Monday, June 30, 2008

'77, Nearly Heaven

He's calls himself 77Klash. His label's called Klash City. On the lead track from his new single, he namechecks "London Calling" within the first verse. And if he ever comes round ours we're definitely going to dust off our Strummer and Jones posters 'specially. You might remember the Brooklyn-based Jamaican (in fact, his name's meant to be pronounced "two seven" Klash, as in Culture's meisterwerk) from Team Shadetek's stunning "Brooklyn Anthem" single, also on the "Pale Fire" album, where he teamed up with Jahdan to lace the track with pure fire. We're pleased to say that "Anthem", which also features on this EP, was no one-off.
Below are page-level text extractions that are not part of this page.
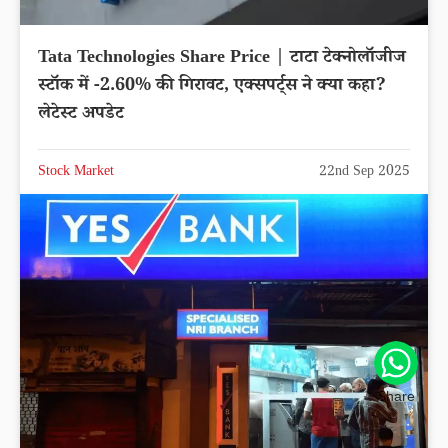
Tata Technologies Share Price | टाटा टेक्नोलॉजीज
स्टॉक में -2.60% की गिरावट, एक्सपर्ट्स ने क्या कहा?
लेटेस्ट अपडेट
Stock Market
22nd Sep 2025
Share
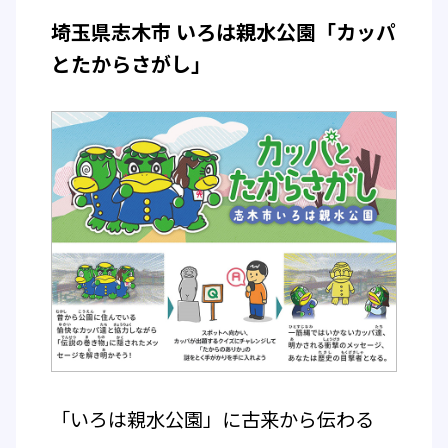
埼玉県志木市 いろは親水公園「カッパ
とたからさがし」
「いろは親水公園」に古来から伝わる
Even without the grimey dancefloor stylings provided by the brothers Shadetek, "Mad Again" and "Yes Shotta" are pretty intense rhyme & reggae fusion, as 77K lays down the law with no little refinement. And "Code for The Streets" - no relation to fellow New Yorkers Gang Starr's classic "Code of the Streets" - even has some Clash-like shouty bits, as 77Klash rides an electronic pulse into the NYC sunset. Best of all, you don't have to take our word for any of this, because two of the EP tracks, "Mad Again" and "Code" can be downloaded for nowt, here.

Sunday, June 29, 2008

Saturday's Kids / Kill Me, I'm Twee

"I will like bands because I'm told to / Cut off my hands, because I'm told to"

So Euro 2008 is (wrongly) over, and I'm afraid that means we're back for a few days. During those halcyon three weeks, it's fair to say that Turkey made a very convincing stab at overtaking France as in love with these times, in spite of these times's favourite international football team - we'll let you know where that goes.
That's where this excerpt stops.